Mycobacterium kansasii
infection has been reported to be about 20 percent of non-tuberculous mycobacteriosis, and its disseminated type is uncommon and the prognosis is reported to be generally poor. We experienced one case of disseminated Mycobacterium kansasii
infection. A 81 year-old man who had been
short-bowel syndrome due to the operation for superior mesenteric artery occlusion since 1998 was admitted on April 24th, 2001 to our hospital because of slowly progressive consciousness disturbance and
anorexia. He had shown progressive productive
cough and
respiratory failure and laboratory findings were
C-reactive protein elevation and
pancytopenia. Human immunodeficiency virus (HIV) antibody was negative. Chest X-ray and computed tomography showed diffuse miliary nodules and infiltrative shadow. Sputum examination was positive for mycobacteria.

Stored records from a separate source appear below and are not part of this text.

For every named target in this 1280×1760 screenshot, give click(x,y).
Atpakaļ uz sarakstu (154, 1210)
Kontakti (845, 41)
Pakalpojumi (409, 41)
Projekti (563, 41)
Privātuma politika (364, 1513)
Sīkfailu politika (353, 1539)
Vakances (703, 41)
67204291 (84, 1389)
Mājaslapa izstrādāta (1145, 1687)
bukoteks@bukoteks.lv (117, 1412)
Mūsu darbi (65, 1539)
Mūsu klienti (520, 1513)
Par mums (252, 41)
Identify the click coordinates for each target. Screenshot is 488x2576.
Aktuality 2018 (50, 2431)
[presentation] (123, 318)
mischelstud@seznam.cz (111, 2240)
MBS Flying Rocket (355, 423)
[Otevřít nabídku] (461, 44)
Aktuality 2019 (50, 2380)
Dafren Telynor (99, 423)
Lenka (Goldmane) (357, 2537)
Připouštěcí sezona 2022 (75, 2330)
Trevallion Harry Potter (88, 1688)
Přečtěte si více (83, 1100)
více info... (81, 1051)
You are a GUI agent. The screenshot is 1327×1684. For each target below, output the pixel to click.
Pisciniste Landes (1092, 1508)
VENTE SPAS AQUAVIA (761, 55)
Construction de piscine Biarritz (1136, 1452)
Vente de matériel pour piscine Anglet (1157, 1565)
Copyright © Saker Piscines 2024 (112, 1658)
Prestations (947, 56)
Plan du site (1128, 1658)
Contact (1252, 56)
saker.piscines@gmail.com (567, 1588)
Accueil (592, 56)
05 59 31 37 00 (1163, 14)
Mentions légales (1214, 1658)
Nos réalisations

The cultured isolate was identified as Mycobacterium kansasii. Bone marrow aspirations revealed inflammatory
granuloma with
necrosis. He was diagnosed as disseminated Mycobacterium kansasii
infection and
heart failure, and was treated by
anti-tuberculosis drugs and
diuretics. Treatment was very effective and Chest X-ray findings and
respiratory failure had been completely improved. In this case we speculated that the
malnutrition due to
short-bowel syndrome could be one of the most suspected reasons of Mycobacterium kansasii dissemination. Disseminated Mycobacterium kansasii
infection has been rarely reported comparing with the other mycobacterial
infections in Japan. However, due to the increasing numbers of immunocompromised hosts with aging,
HIV infection,
cancer, and
steroid therapy, this type of
infection will become more common and its earlier diagnosis and adequate treatment will be important to improve the prognosis.